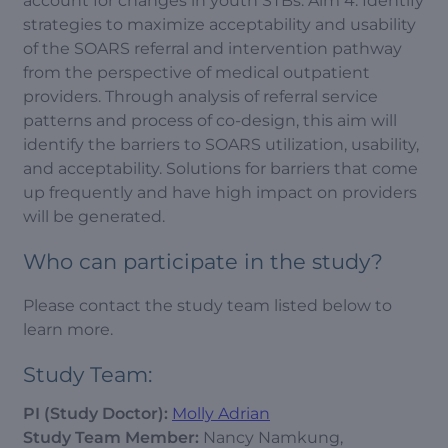
account for changes in youth STBs. Aim 4: Identify
strategies to maximize acceptability and usability
of the SOARS referral and intervention pathway
from the perspective of medical outpatient
providers. Through analysis of referral service
patterns and process of co-design, this aim will
identify the barriers to SOARS utilization, usability,
and acceptability. Solutions for barriers that come
up frequently and have high impact on providers
will be generated.
Who can participate in the study?
Please contact the study team listed below to
learn more.
Study Team:
PI (Study Doctor):
Molly Adrian
Study Team Member:
Nancy Namkung,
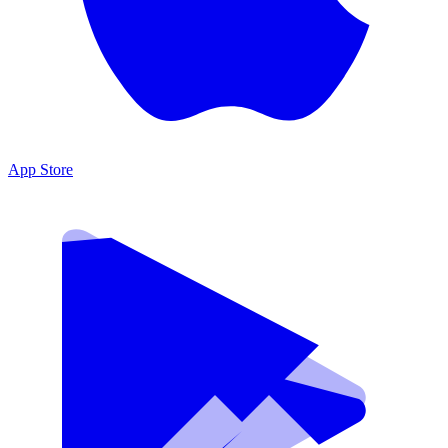
App Store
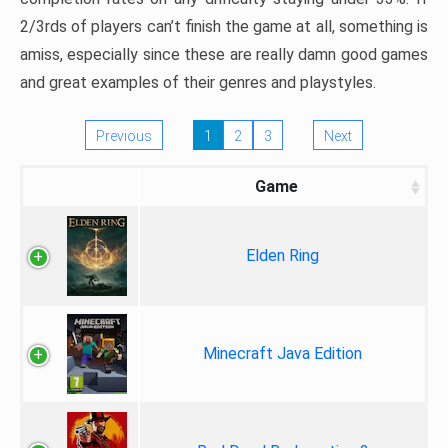
2/3rds of players can’t finish the game at all, something is
amiss, especially since these are really damn good games
and great examples of their genres and playstyles.
Previous
1
2
3
Next
Game
Elden Ring
Minecraft Java Edition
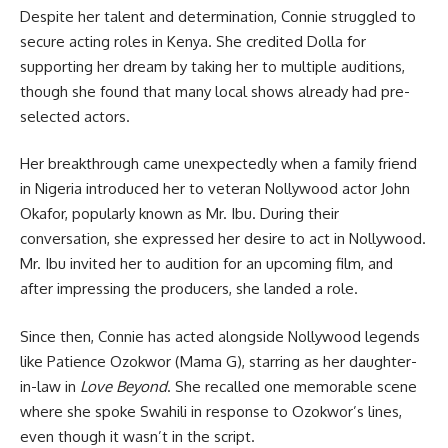
Despite her talent and determination, Connie struggled to
secure acting roles in Kenya. She credited Dolla for
supporting her dream by taking her to multiple auditions,
though she found that many local shows already had pre-
selected actors.
Her breakthrough came unexpectedly when a family friend
in Nigeria introduced her to veteran Nollywood actor John
Okafor, popularly known as Mr. Ibu. During their
conversation, she expressed her desire to act in Nollywood.
Mr. Ibu invited her to audition for an upcoming film, and
after impressing the producers, she landed a role.
Since then, Connie has acted alongside Nollywood legends
like Patience Ozokwor (Mama G), starring as her daughter-
in-law in
Love Beyond
. She recalled one memorable scene
where she spoke Swahili in response to Ozokwor’s lines,
even though it wasn’t in the script.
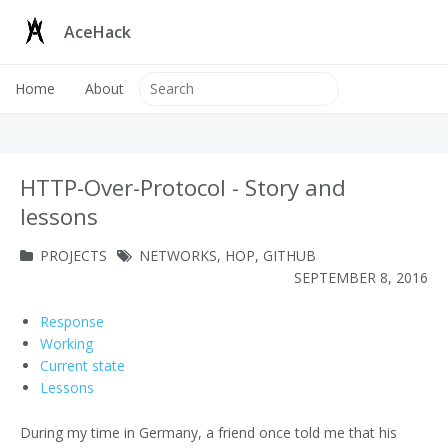
AceHack
Home
About
HTTP-Over-Protocol - Story and
lessons
PROJECTS
NETWORKS
,
HOP
,
GITHUB
SEPTEMBER 8, 2016
Response
Working
Current state
Lessons
During my time in Germany, a friend once told me that his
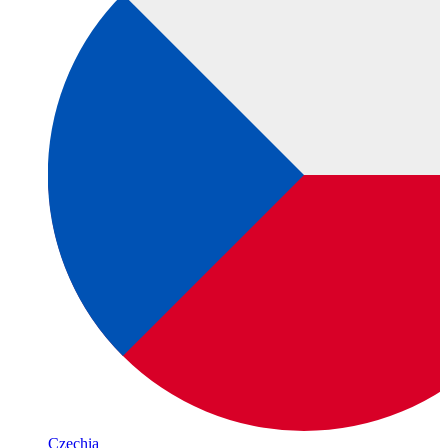
Czechia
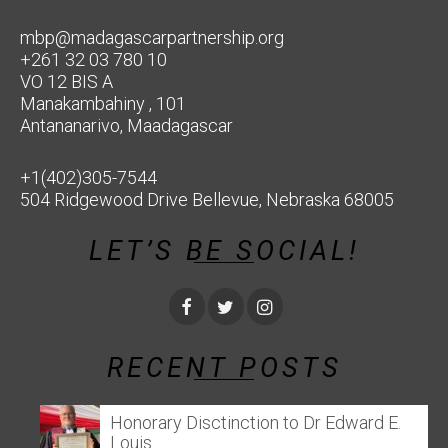
mbp@madagascarpartnership.org
+261 32 03 780 10
VO 12 BIS A
Manakambahiny , 101
Antananarivo, Maadagascar
+1(402)305-7544
504 Ridgewood Drive Bellevue, Nebraska 68005
LET’S BE SOCIAL!
RECENT POSTS
Honorary Disctinction to Dr Edward E.
Louis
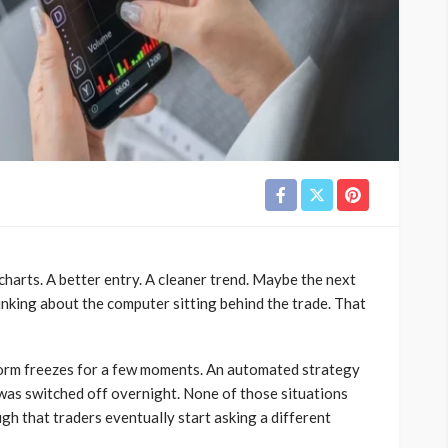
charts. A better entry. A cleaner trend. Maybe the next
nking about the computer sitting behind the trade. That
form freezes for a few moments. An automated strategy
as switched off overnight. None of those situations
h that traders eventually start asking a different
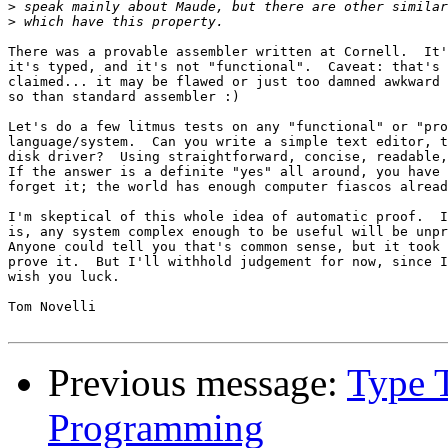
>
>
There was a provable assembler written at Cornell.  It'
it's typed, and it's not "functional".  Caveat: that's 
claimed... it may be flawed or just too damned awkward 
so than standard assembler :)

Let's do a few litmus tests on any "functional" or "pro
language/system.  Can you write a simple text editor, t
disk driver?  Using straightforward, concise, readable,
If the answer is a definite "yes" all around, you have 
forget it; the world has enough computer fiascos alread
I'm skeptical of this whole idea of automatic proof.  I
is, any system complex enough to be useful will be unpr
Anyone could tell you that's common sense, but it took 
prove it.  But I'll withhold judgement for now, since I
wish you luck.

Tom Novelli

Previous message:
Type 
Programming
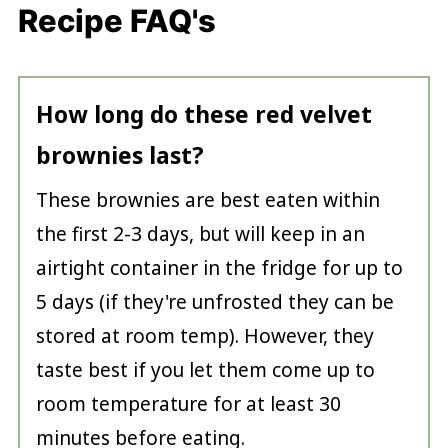
Recipe FAQ's
How long do these red velvet
brownies last?
These brownies are best eaten within
the first 2-3 days, but will keep in an
airtight container in the fridge for up to
5 days (if they're unfrosted they can be
stored at room temp). However, they
taste best if you let them come up to
room temperature for at least 30
minutes before eating.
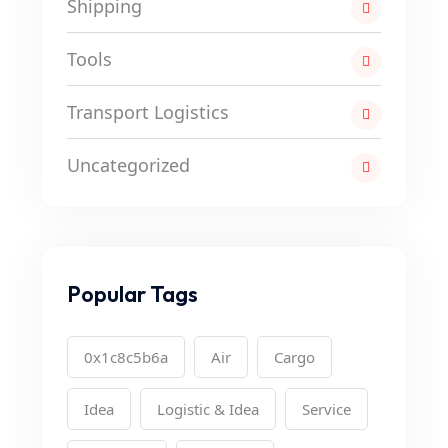
Shipping
Tools
Transport Logistics
Uncategorized
Popular Tags
0x1c8c5b6a
Air
Cargo
Idea
Logistic & Idea
Service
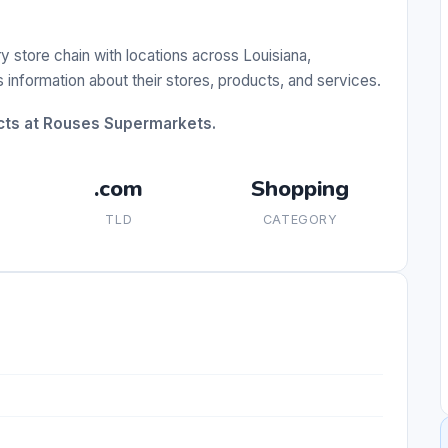
store chain with locations across Louisiana,
information about their stores, products, and services.
ucts at Rouses Supermarkets.
.com
Shopping
TLD
CATEGORY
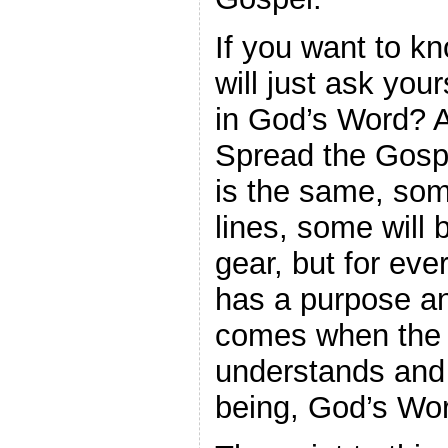
If you want to kn
will just ask you
in God’s Word? A
Spread the Gospe
is the same, some
lines, some will 
gear, but for eve
has a purpose an
comes when the b
understands and 
being, God’s Wo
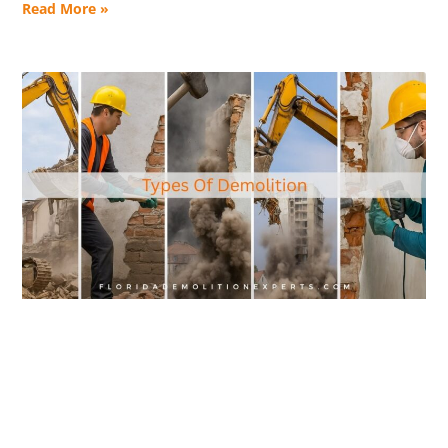
Read More »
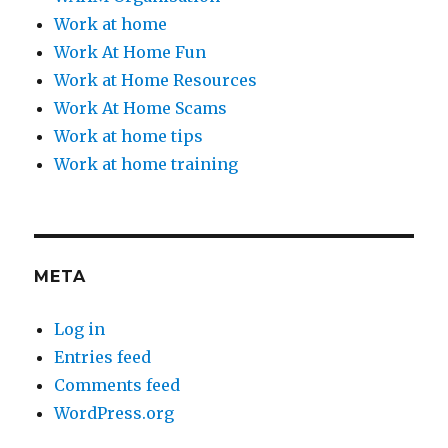
Work at home
Work At Home Fun
Work at Home Resources
Work At Home Scams
Work at home tips
Work at home training
META
Log in
Entries feed
Comments feed
WordPress.org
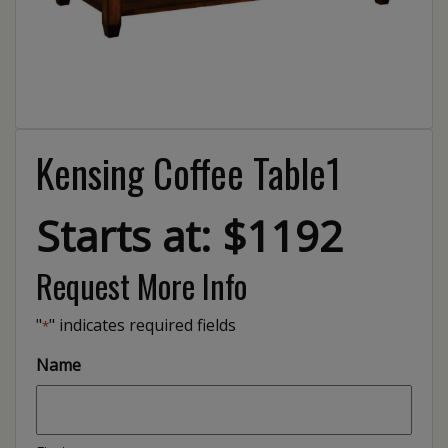
Kensing Coffee Table1
Starts at: $1192
Request More Info
"
" indicates required fields
*
Name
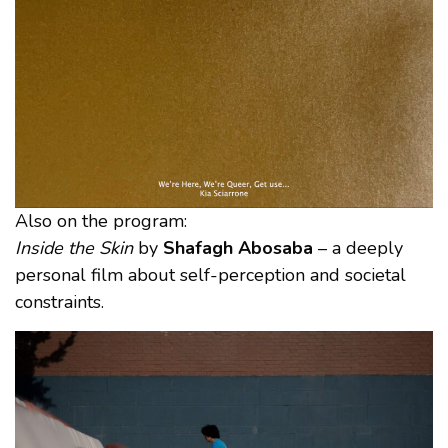
Also on the program:
Inside the Skin
by
Shafagh Abosaba
– a deeply
personal film about self-perception and societal
constraints.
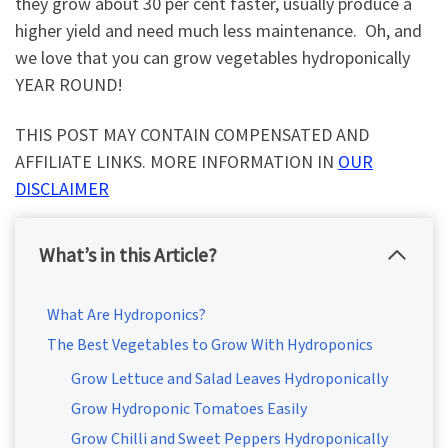
they grow about 30 per cent faster, usually produce a
higher yield and need much less maintenance. Oh, and
we love that you can grow vegetables hydroponically
YEAR ROUND!
THIS POST MAY CONTAIN COMPENSATED AND
AFFILIATE LINKS. MORE INFORMATION IN
OUR
DISCLAIMER
What’s in this Article?
What Are Hydroponics?
The Best Vegetables to Grow With Hydroponics
Grow Lettuce and Salad Leaves Hydroponically
Grow Hydroponic Tomatoes Easily
Grow Chilli and Sweet Peppers Hydroponically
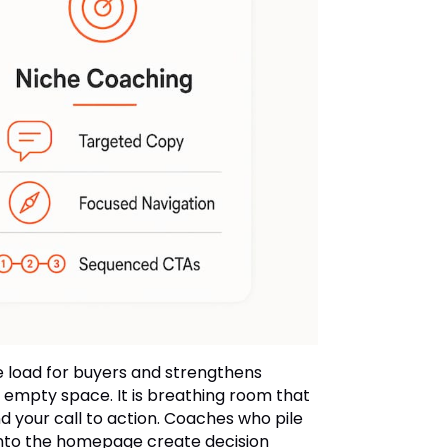
e load for buyers and strengthens
 empty space. It is breathing room that
your call to action. Coaches who pile
 onto the homepage create decision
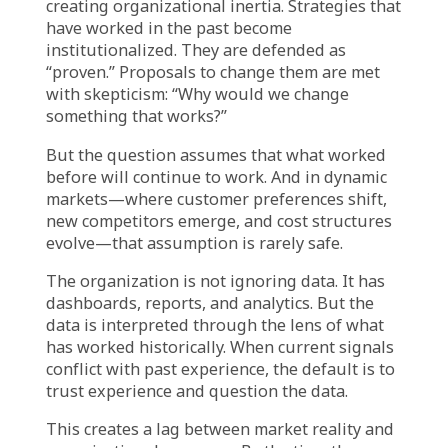
recurring problems with the same
workarounds because “this is how we’ve
always handled it.” The data shows that
downtime is increasing and the workaround
cost is escalating—but the precedent persists
because changing it feels riskier than
continuing it.
In
financial services
, credit decisions are
heavily influenced by senior underwriter
judgment. The models provide
recommendations, but experienced decision-
makers override them based on patterns they
have seen before. When defaults rise, the
institution struggles to explain why
precedent-based judgment failed to account
for current risk factors.
In
retail and e-commerce
, campaigns are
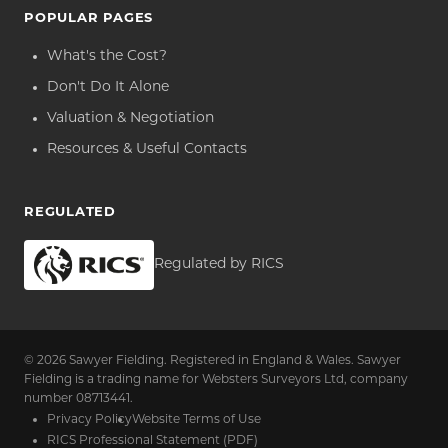
POPULAR PAGES
What's the Cost?
Don't Do It Alone
Valuation & Negotiation
Resources & Useful Contacts
REGULATED
Regulated by RICS
© 2026 Sawyer Fielding. Registered in England & Wales. Sawyer
Fielding is a trading name for Websters Surveyors Ltd, company
number 08713441.
Privacy Policy
Website Terms of Use
RICS Professional Statement (PDF)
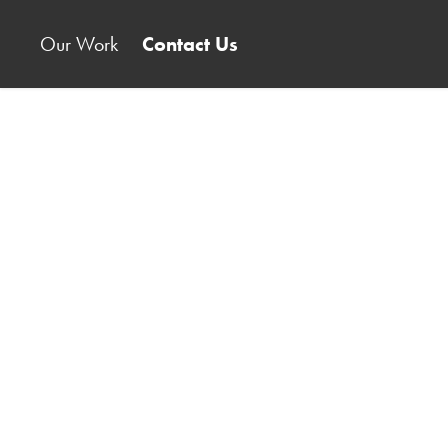
Our Work
Contact Us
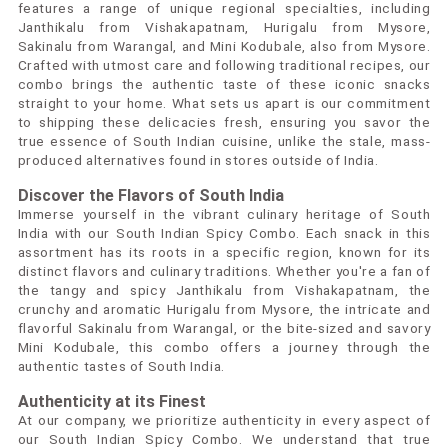
features a range of unique regional specialties, including
Janthikalu from Vishakapatnam, Hurigalu from Mysore,
Sakinalu from Warangal, and Mini Kodubale, also from Mysore.
Crafted with utmost care and following traditional recipes, our
combo brings the authentic taste of these iconic snacks
straight to your home. What sets us apart is our commitment
to shipping these delicacies fresh, ensuring you savor the
true essence of South Indian cuisine, unlike the stale, mass-
produced alternatives found in stores outside of India.
Discover the Flavors of South India
Immerse yourself in the vibrant culinary heritage of South
India with our South Indian Spicy Combo. Each snack in this
assortment has its roots in a specific region, known for its
distinct flavors and culinary traditions. Whether you're a fan of
the tangy and spicy Janthikalu from Vishakapatnam, the
crunchy and aromatic Hurigalu from Mysore, the intricate and
flavorful Sakinalu from Warangal, or the bite-sized and savory
Mini Kodubale, this combo offers a journey through the
authentic tastes of South India.
Authenticity at its Finest
At our company, we prioritize authenticity in every aspect of
our South Indian Spicy Combo. We understand that true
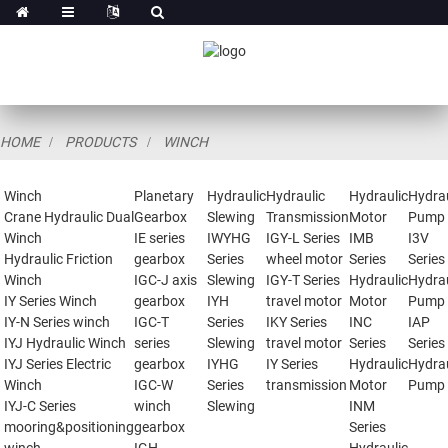
HOME
PRODUCTS
WINCH
Winch
Planetary
Hydraulic
Hydraulic
Hydraulic
Hydrau
Crane Hydraulic Dual
Gearbox
Slewing
Transmission
Motor
Pump
Winch
IE series
IWYHG
IGY-L Series
IMB
I3V
Hydraulic Friction
gearbox
Series
wheel motor
Series
Series
Winch
IGC-J axis
Slewing
IGY-T Series
Hydraulic
Hydrau
IY Series Winch
gearbox
IYH
travel motor
Motor
Pump
IY-N Series winch
IGC-T
Series
IKY Series
INC
IAP
IYJ Hydraulic Winch
series
Slewing
travel motor
Series
Series
IYJ Series Electric
gearbox
IYHG
IY Series
Hydraulic
Hydrau
Winch
IGC-W
Series
transmission
Motor
Pump
IYJ-C Series
winch
Slewing
INM
mooring&positioning
gearbox
Series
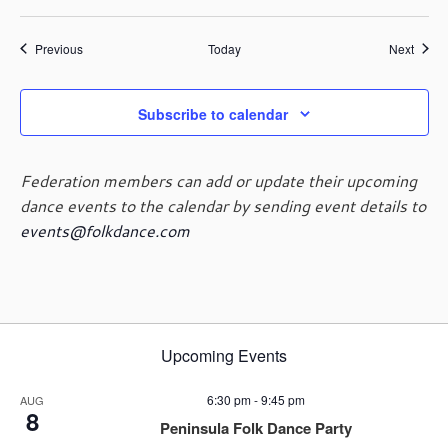
Events
Event
Previous
Today
Next
Subscribe to calendar
Federation members can add or update their upcoming
dance events to the calendar by sending event details to
events@folkdance.com
Upcoming Events
6:30 pm
-
9:45 pm
AUG
8
Peninsula Folk Dance Party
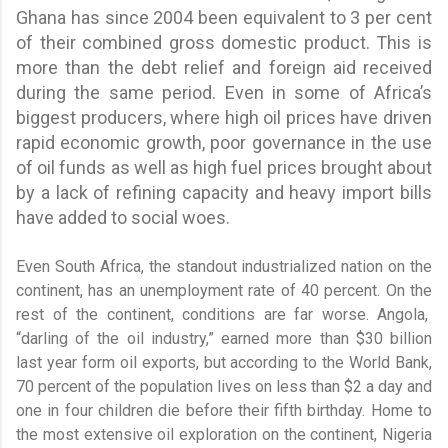
Ghana has since 2004 been equivalent to 3 per cent
of their combined gross domestic product. This is
more than the debt relief and foreign aid received
during the same period. Even in some of Africa’s
biggest producers, where high oil prices have driven
rapid economic growth, poor governance in the use
of oil funds as well as high fuel prices brought about
by a lack of refining capacity and heavy import bills
have added to social woes.
Even South Africa, the standout industrialized nation on the
continent, has an unemployment rate of 40 percent. On the
rest of the continent, conditions are far worse. Angola,
“darling of the oil industry,” earned more than $30 billion
last year form oil exports, but according to the World Bank,
70 percent of the population lives on less than $2 a day and
one in four children die before their fifth birthday. Home to
the most extensive oil exploration on the continent, Nigeria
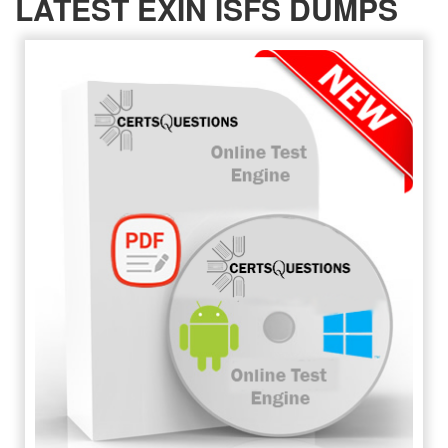
LATEST EXIN ISFS DUMPS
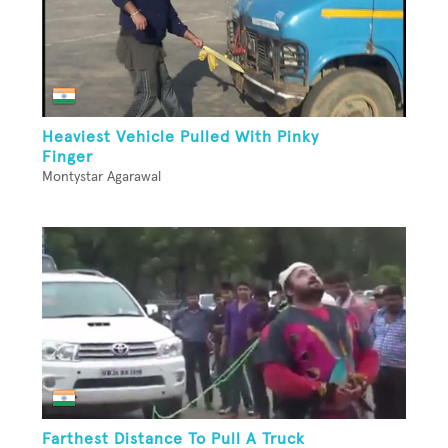
Heaviest Vehicle Pulled With Pinky
Finger
Montystar Agarawal
Farthest Distance To Pull A Truck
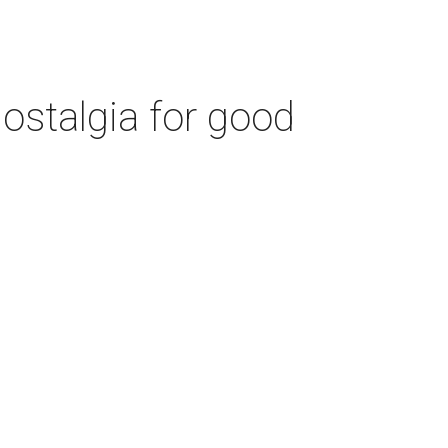
ostalgia for good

ACTIVITY: From the records above, return exactly the lines running from the one that contains "even though it wasn’t in the script." down to the one that contains "I'm skeptical of", both included, without any pictures.

SOLUTION TO THIS TASK:
even though it wasn’t in the script.
AceHack
Home
About
HTTP-Over-Protocol - Story and
lessons
PROJECTS
NETWORKS
,
HOP
,
GITHUB
SEPTEMBER 8, 2016
Response
Working
Current state
Lessons
During my time in Germany, a friend once told me that his
Czechia
mbp@madagascarpartnership.org
+261 32 03 780 10
VO 12 BIS A
Manakambahiny , 101
Antananarivo, Maadagascar
+1(402)305-7544
504 Ridgewood Drive Bellevue, Nebraska 68005
LET’S BE SOCIAL!
RECENT POSTS
Honorary Disctinction to Dr Edward E.
Louis
charts. A better entry. A cleaner trend. Maybe the next
nking about the computer sitting behind the trade. That
form freezes for a few moments. An automated strategy
as switched off overnight. None of those situations
h that traders eventually start asking a different
>
>
There was a provable assembler written at Cornell.  It'
it's typed, and it's not "functional".  Caveat: that's 
claimed... it may be flawed or just too damned awkward 
so than standard assembler :)

Let's do a few litmus tests on any "functional" or "pro
language/system.  Can you write a simple text editor, t
disk driver?  Using straightforward, concise, readable,
If the answer is a definite "yes" all around, you have 
forget it; the world has enough computer fiascos alread
I'm skeptical of this whole idea of automatic proof.  I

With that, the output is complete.